▶ Prompt
Exactly as written, give again the line with "문의 사항이 있으시면 사무국으로 연락 주시기 바랍니다. 0" and all subsequent lines through the end of the records.

--- Records shown Enclosed Below ---

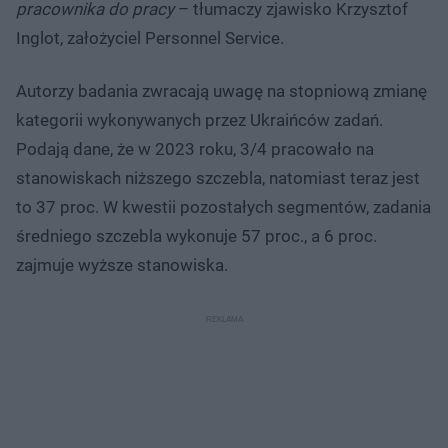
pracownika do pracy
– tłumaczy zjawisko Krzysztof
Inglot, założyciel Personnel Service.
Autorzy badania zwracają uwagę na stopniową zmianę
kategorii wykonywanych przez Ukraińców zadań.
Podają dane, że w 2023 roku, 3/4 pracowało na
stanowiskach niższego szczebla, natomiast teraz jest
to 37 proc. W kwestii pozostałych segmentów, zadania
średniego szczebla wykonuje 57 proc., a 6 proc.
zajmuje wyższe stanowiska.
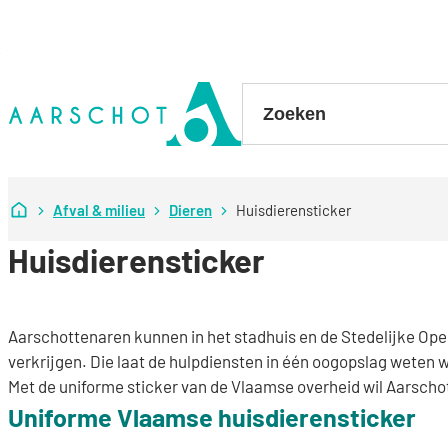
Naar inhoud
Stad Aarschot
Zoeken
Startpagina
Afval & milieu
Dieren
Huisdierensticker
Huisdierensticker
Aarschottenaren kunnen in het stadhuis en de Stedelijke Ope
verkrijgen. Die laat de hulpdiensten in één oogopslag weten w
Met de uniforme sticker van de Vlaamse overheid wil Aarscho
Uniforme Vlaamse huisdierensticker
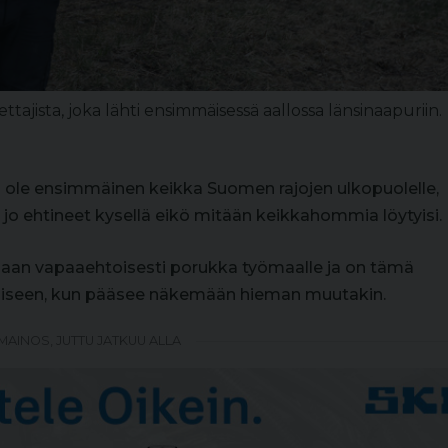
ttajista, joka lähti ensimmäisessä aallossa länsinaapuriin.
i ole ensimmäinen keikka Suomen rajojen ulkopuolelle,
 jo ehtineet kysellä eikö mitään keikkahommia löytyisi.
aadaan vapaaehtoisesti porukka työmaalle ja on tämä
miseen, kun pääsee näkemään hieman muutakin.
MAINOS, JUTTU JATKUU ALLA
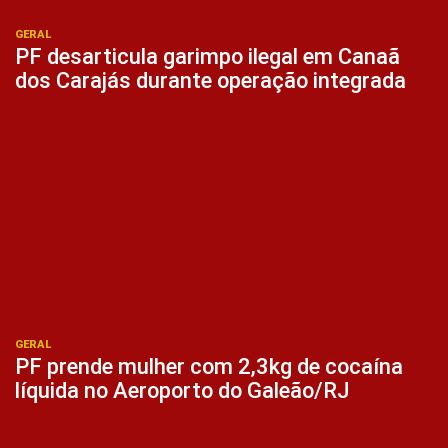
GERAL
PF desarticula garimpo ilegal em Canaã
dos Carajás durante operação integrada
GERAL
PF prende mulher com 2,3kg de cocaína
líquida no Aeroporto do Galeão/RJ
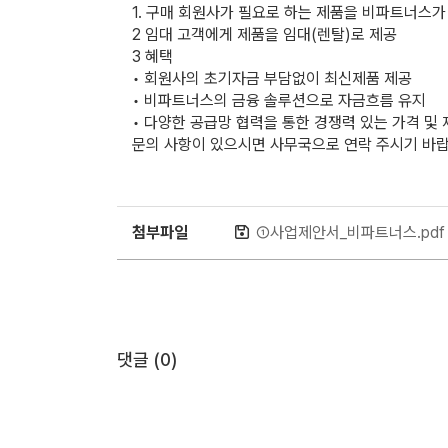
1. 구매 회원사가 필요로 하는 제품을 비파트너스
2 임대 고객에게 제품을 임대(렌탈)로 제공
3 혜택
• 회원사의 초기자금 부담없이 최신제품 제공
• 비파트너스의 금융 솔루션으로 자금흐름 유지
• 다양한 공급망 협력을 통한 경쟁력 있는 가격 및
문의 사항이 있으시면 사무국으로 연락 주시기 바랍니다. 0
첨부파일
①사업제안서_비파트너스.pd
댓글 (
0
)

--- End of Enclosed Records shown ---

▶ Task solution
문의 사항이 있으시면 사무국으로 연락 주시기 바랍니다. 0
첨부파일
①사업제안서_비파트너스.pd
댓글 (
0
)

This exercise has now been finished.